Victoria Falasco

Personal information
- Born: 1 April 2004 (age 22) Las Flores, Argentina

Sport
- Sport: Field hockey
- Position: Midfielder

National team
- Years: Team / Caps / Goals
- 2023–2024: Argentina U–21 / 10 / (2)
- 2024–: Argentina / 2 / (0)

Medal record
Women's field hockey
Representing Argentina
Pan American Cup
| Gold medal – first place | 2025 Montevideo |  |
FIH Junior World Cup
| Silver medal – second place | 2023 Santiago | Team |
| Silver medal – second place | 2025 Santiago | Team |
Junior Pan American Games
| Gold medal – first place | 2025 Asunción | Team |
Pan American Junior Championship
| Gold medal – first place | 2024 Surrey | Team |

= Victoria Falasco =

Argentine field hockey player

Victoria Falasco (born 1 April 2004) is a field hockey player from Argentina.

==Career==
===Under–21===
Falasco made her international debut for Argentina at under–21 level in 2023. She represented the national junior squad at the FIH Junior World Cup in Santiago, winning a silver medal.
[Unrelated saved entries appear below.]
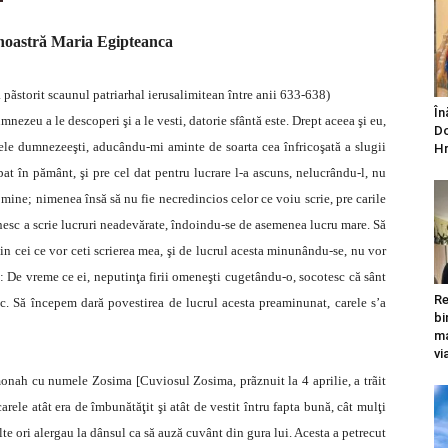
noastră Maria Egipteanca
a pãstorit scaunul patriarhal ierusalimitean între anii 633-638)
În
mnezeu a le descoperi şi a le vesti, datorie sfântă este. Drept aceea şi eu,
Do
ele dumnezeeşti, aducându-mi aminte de soarta cea înfricoşată a slugii
Hr
pat în pământ, şi pre cel dat pentru lucrare l-a ascuns, nelucrându-l, nu
 mine; nimenea însă să nu fie necredincios celor ce voiu scrie, pre carile
znesc a scrie lucruri neadevărate, îndoindu-se de asemenea lucru mare. Să
 din cei ce vor ceti scrierea mea, şi de lucrul acesta minunându-se, nu vor
a: De vreme ce ei, neputinţa firii omeneşti cugetându-o, socotesc că sânt
Re
c. Să începem dară povestirea de lucrul acesta preaminunat, carele s’a
bi
ma
vi
monah cu numele Zosima [Cuviosul Zosima, prãznuit la 4 aprilie, a trãit
arele atât era de îmbunătăţit şi atât de vestit întru fapta bună, cât mulţi
e ori alergau la dânsul ca să auză cuvânt din gura lui. Acesta a petrecut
In 2024 she represented the national junior squad for the final time. She was a member of the gold medal-winning squad at the Pan American Junior Championship, held in Surrey.

===Las Leonas===
Falasco received her maiden call-up to the senior national squad in 2024. She made her senior international debut for Las Leonas in December, during the first of two Argentina legs of the 2024–25 Women's FIH Pro League, held in Santiago del Estero.

She has been named in an extended national squad for 2025.